简体   繁体   中英

Most efficient way to iterate over words in a string

If I wanted to iterate over individual words in a string (separated by whitespace), then the obvious solution would be:

std::istringstream s(myString);

std::string word;
while (s >> word)
    do things

However that's quite inefficient. The entire string is copied while initializing the string stream, and then each extracted word is copied one at a time into the word variable (which is close to copying the entire string for a second time). Is there a way to improve on this without manually iterating over each character?

In most cases, copying represents a very small percentage of the overall costs, so having a clean, highly readable code becomes more important. In rare cases when the time profiler tells you that copying creates a bottleneck, you can iterate over characters in the string with some help from the standard library.

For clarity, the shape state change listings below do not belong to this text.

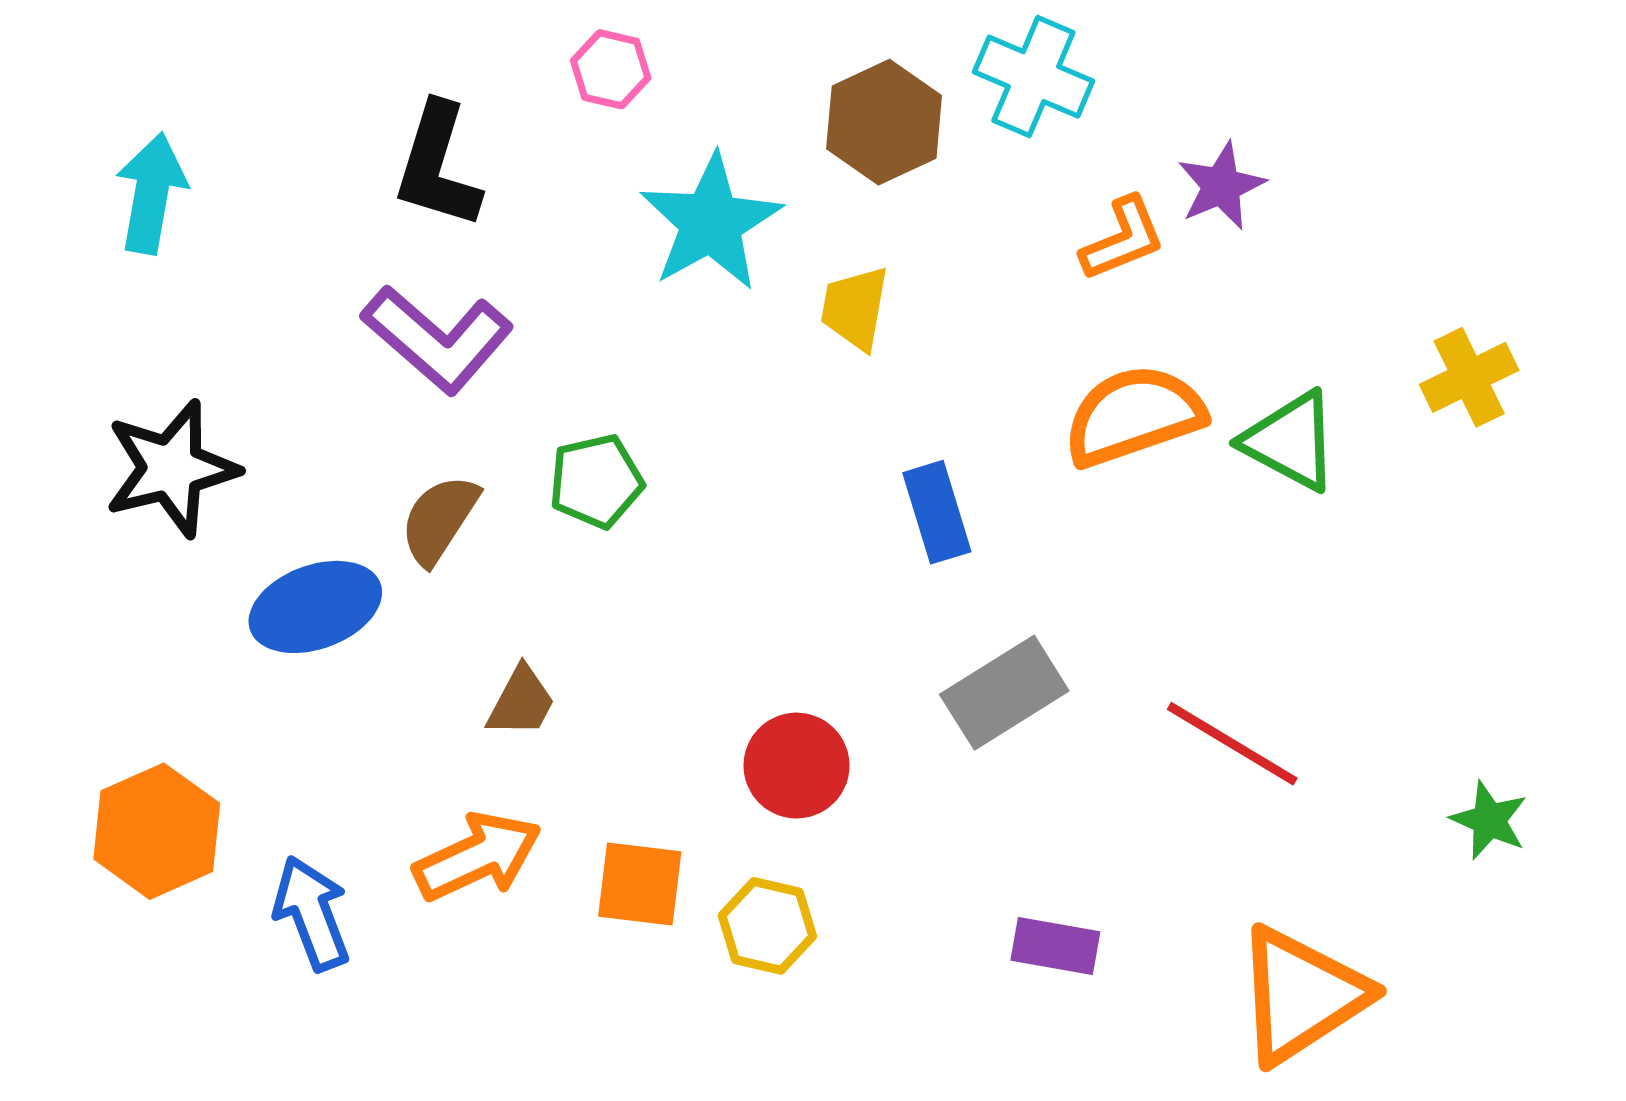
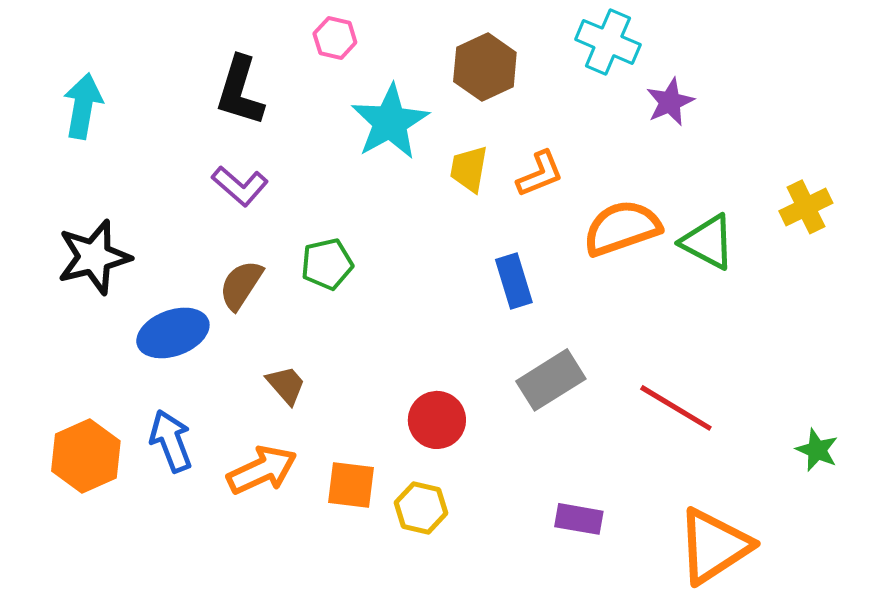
cyan cross: (1033, 77) -> (608, 42), moved
orange L-shape: (1123, 239) -> (540, 174), moved
purple L-shape: (437, 339) -> (240, 186), size x0.7
brown trapezoid: (521, 702) -> (286, 385), turned -69
blue arrow: (312, 913) -> (171, 441), moved

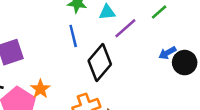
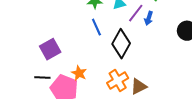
blue arrow: (167, 53) -> (149, 18), moved, turned -32

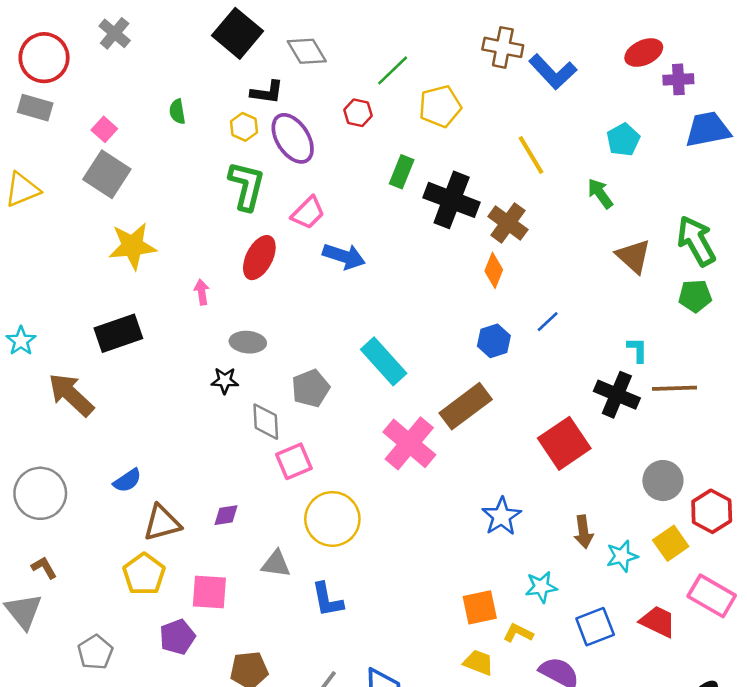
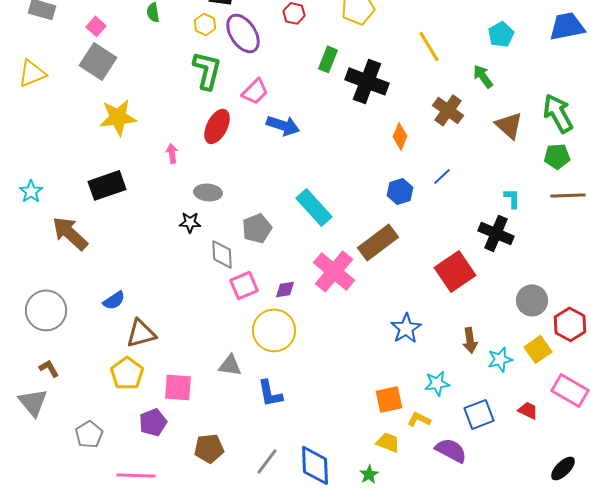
brown cross: (508, 223) -> (448, 110), moved
brown line: (675, 388) -> (568, 195), moved
purple diamond: (226, 515) -> (285, 289), moved
red trapezoid: (658, 621) -> (528, 410), size x0.7

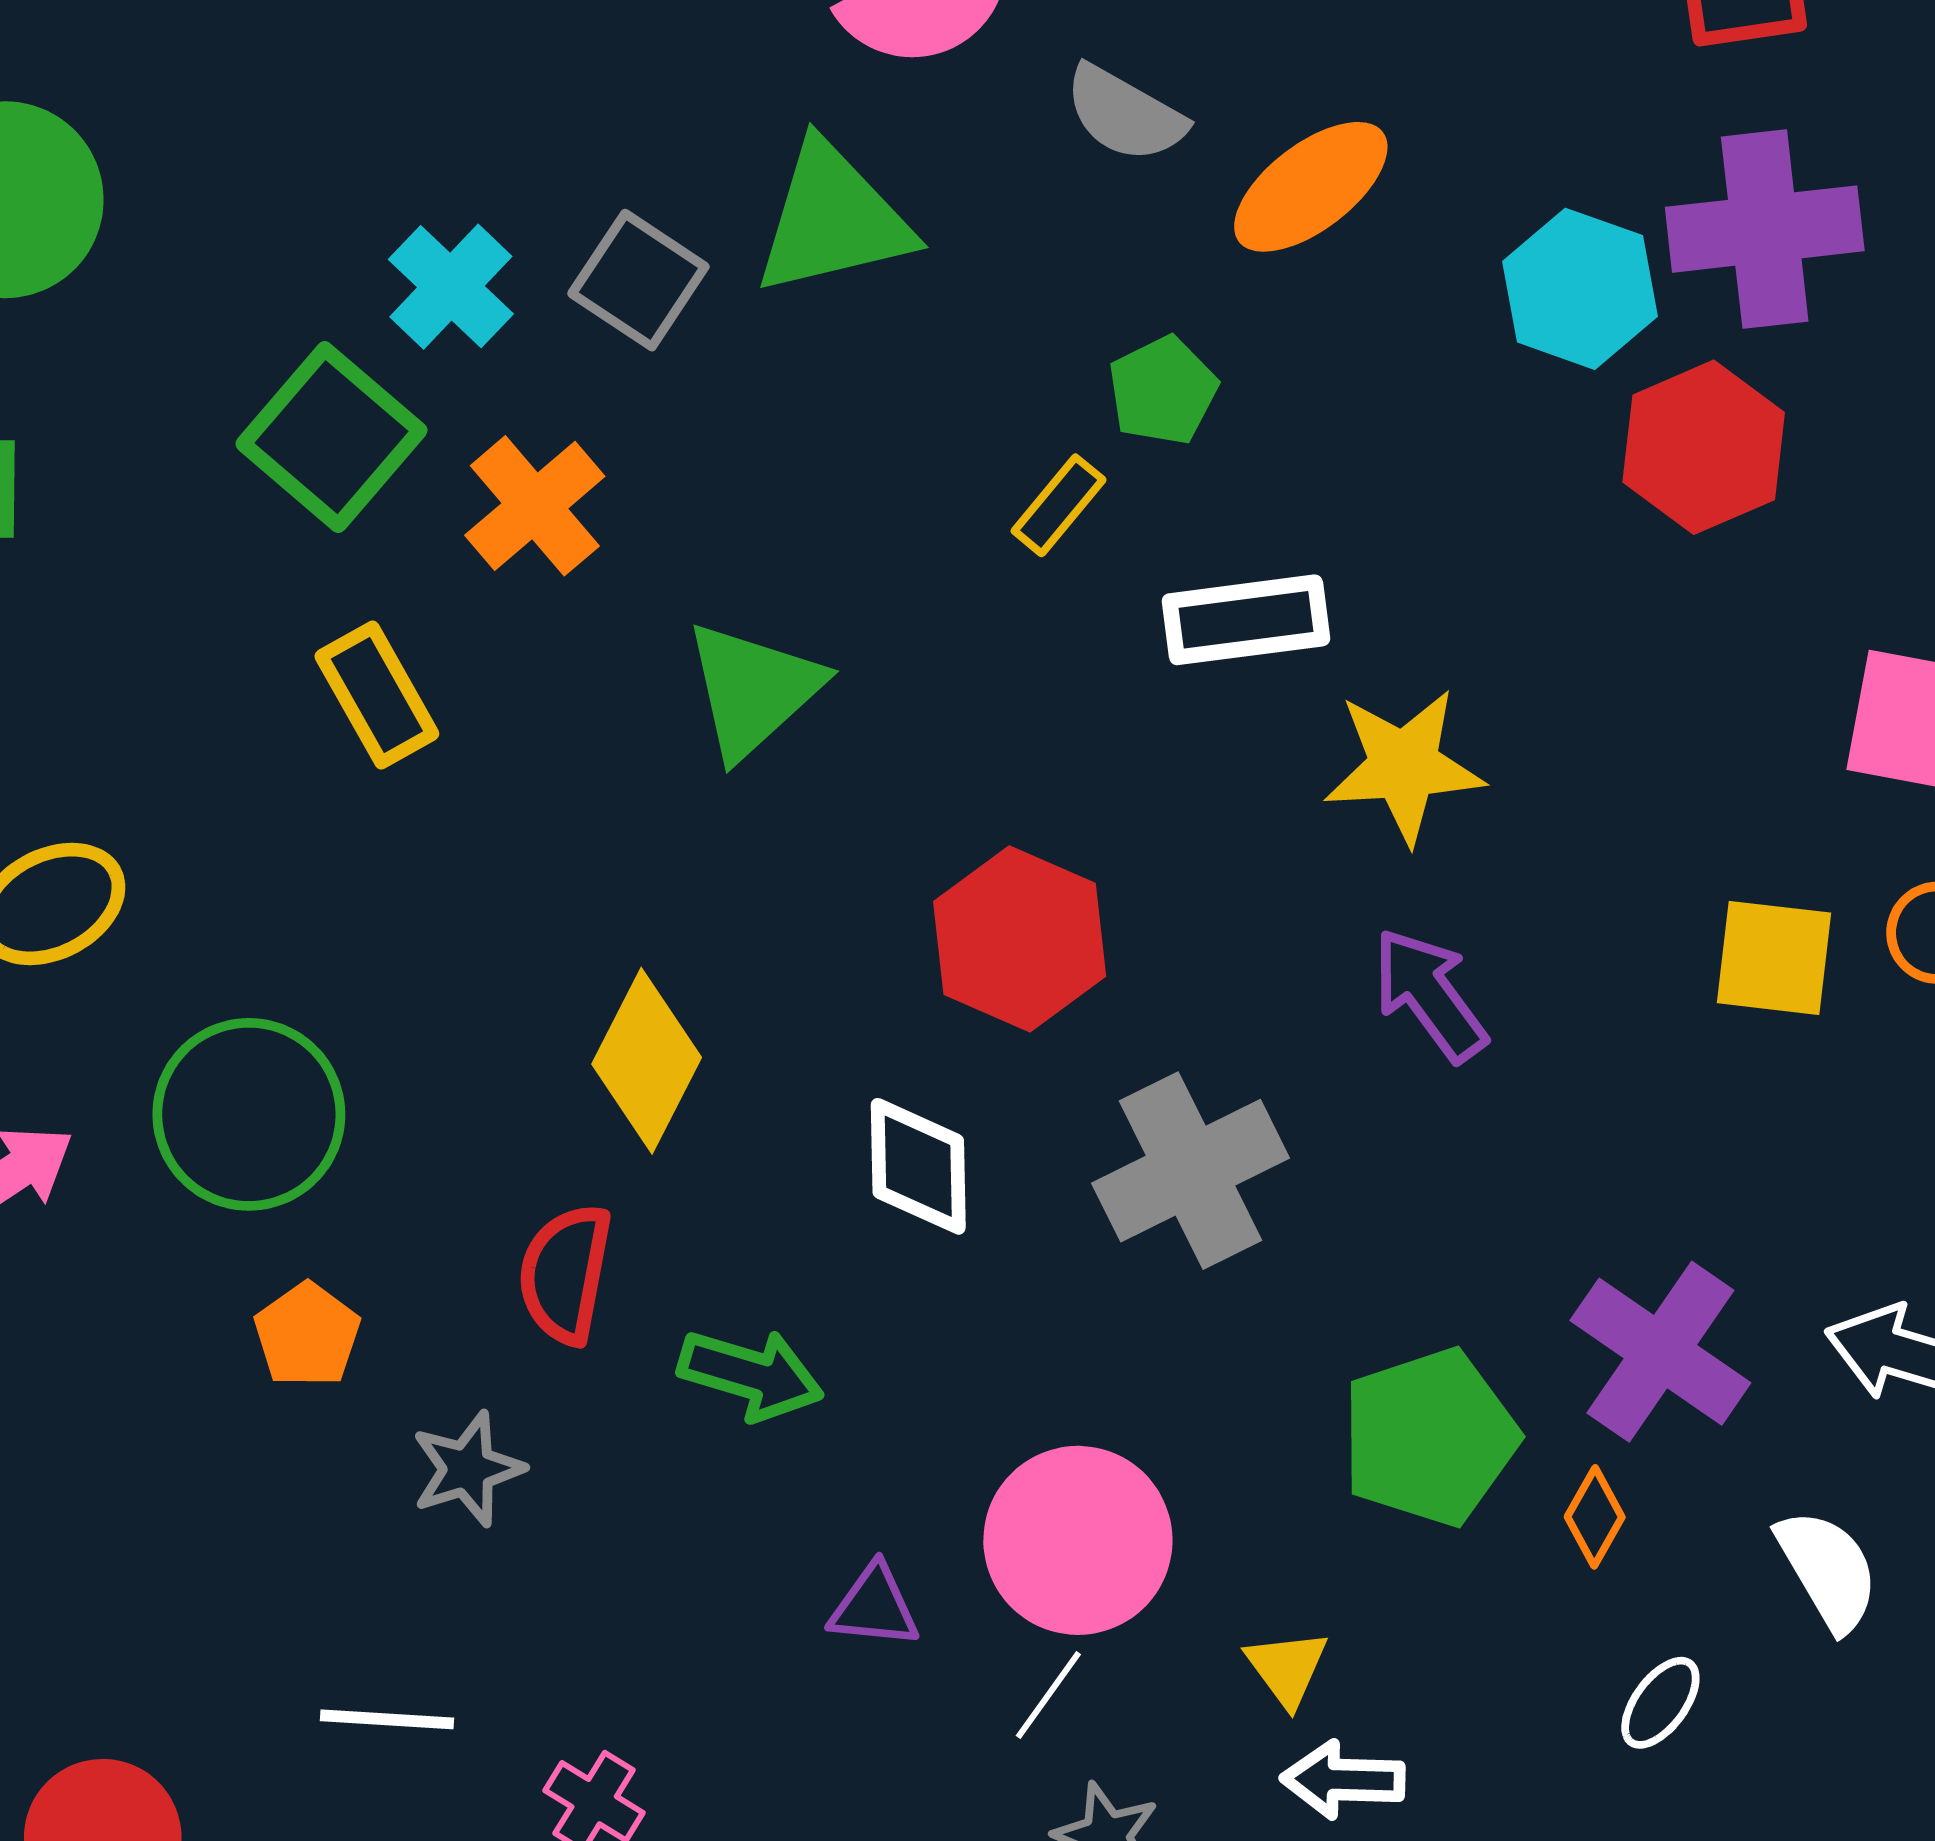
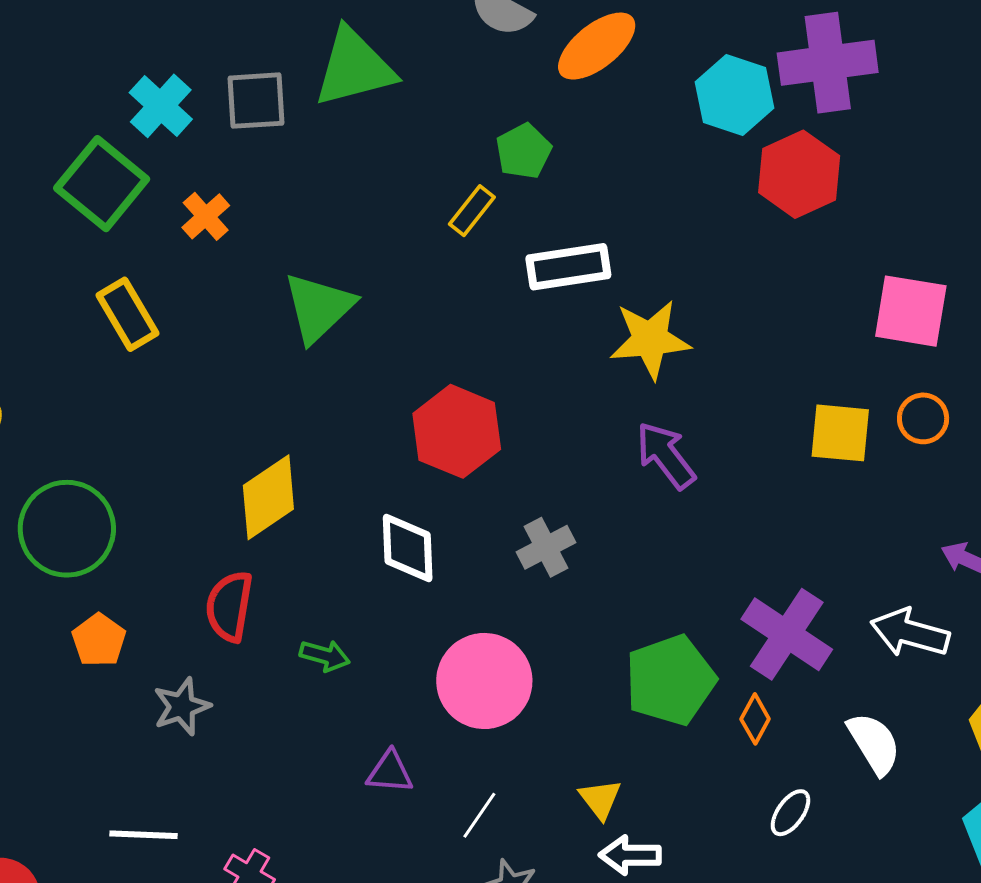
gray square: (638, 280) -> (256, 101), turned -36
orange cross: (535, 506) -> (206, 216), size x0.7
yellow diamond: (647, 1061) -> (268, 497), turned 30
gray cross: (1191, 1171) -> (546, 547), size x0.6
green arrow: (751, 1375) -> (325, 656), size x0.7
pink circle: (1078, 1540) -> (484, 681), moved

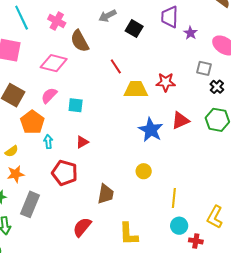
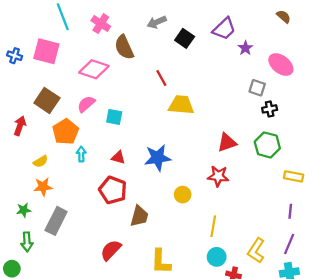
purple trapezoid: (170, 17) -> (224, 29), turned -140
red star: (166, 82) -> (218, 176), moved
black cross: (217, 87) -> (270, 109), turned 32
blue star: (151, 130) -> (158, 158), moved, turned 30
red triangle: (82, 142) -> (118, 157), turned 40
red pentagon: (65, 173) -> (113, 190), moved

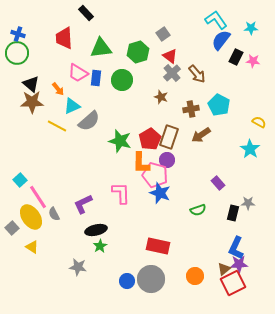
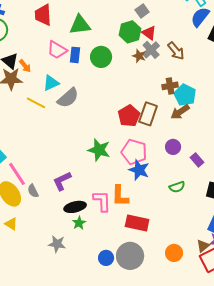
green hexagon: (138, 52) -> (130, 32), moved
orange arrow: (58, 89) -> (25, 66), moved
brown star: (161, 97) -> (139, 56), moved
cyan pentagon: (219, 105) -> (185, 95), moved
green star: (120, 141) -> (99, 150), moved
purple circle: (167, 160) -> (173, 147), moved
orange L-shape: (141, 163) -> (120, 196), moved
pink L-shape: (121, 193) -> (102, 201), moved

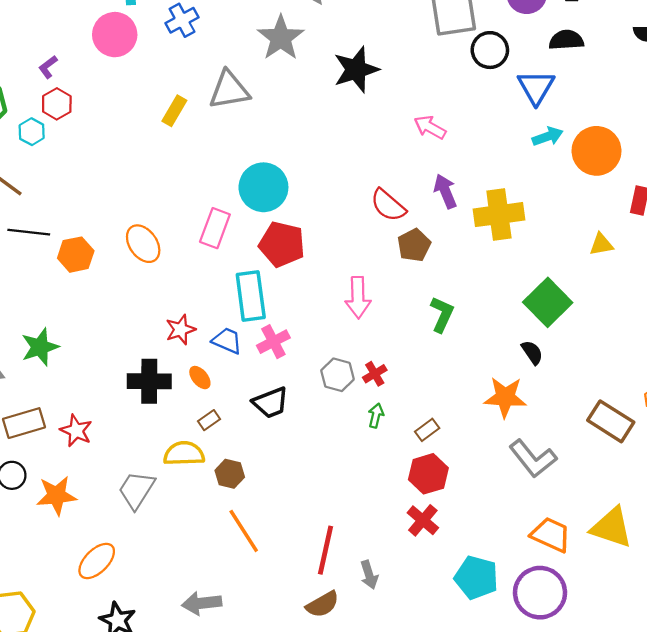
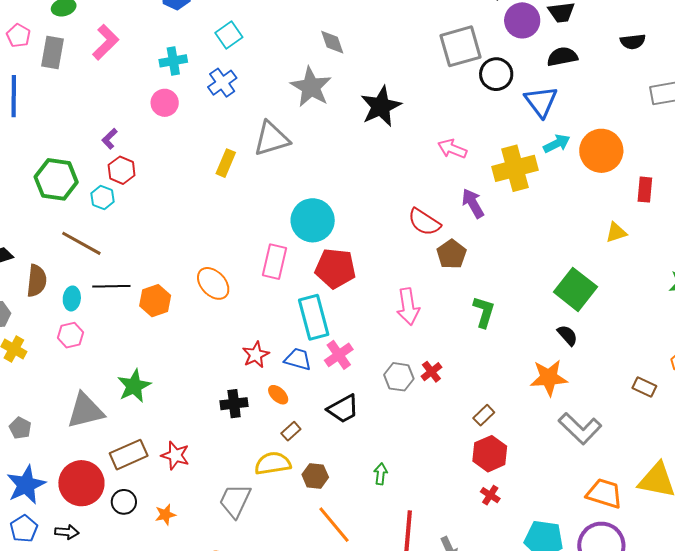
pink circle: (115, 35) -> (165, 103), size x0.7
yellow cross: (499, 215) -> (515, 168), moved
black cross: (149, 381) -> (234, 404), size x0.7
green arrow: (376, 415) -> (381, 474), moved
brown rectangle: (611, 421) -> (644, 387), size x0.6
orange star: (56, 496) -> (165, 515), size x0.6
red cross: (423, 520) -> (490, 495), size x0.7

One approach that you could take is to iterate with std::string::find_first_of and std::string::find_first_not_of member functions, like this:

const std::string s = "quick \t\t brown \t fox jumps over the\nlazy dog";
const std::string ws = " \t\r\n";
std::size_t pos = 0;
while (pos != s.size()) {
    std::size_t from = s.find_first_not_of(ws, pos);
    if (from == std::string::npos) {
        break;
    }
    std::size_t to = s.find_first_of(ws, from+1);
    if (to == std::string::npos) {
        to = s.size();
    }
    // If you want an individual word, copy it with substr.
    // The code below simply prints it character-by-character:
    std::cout << "'";
    for (std::size_t i = from ; i != to ; i++) {
        std::cout << s[i];
    }
    std::cout << "'" << std::endl;
    pos = to;
}

Demo.

Unfortunately, the code becomes a lot harder to read, so you should avoid this change, or at least postpone it until it becomes requried.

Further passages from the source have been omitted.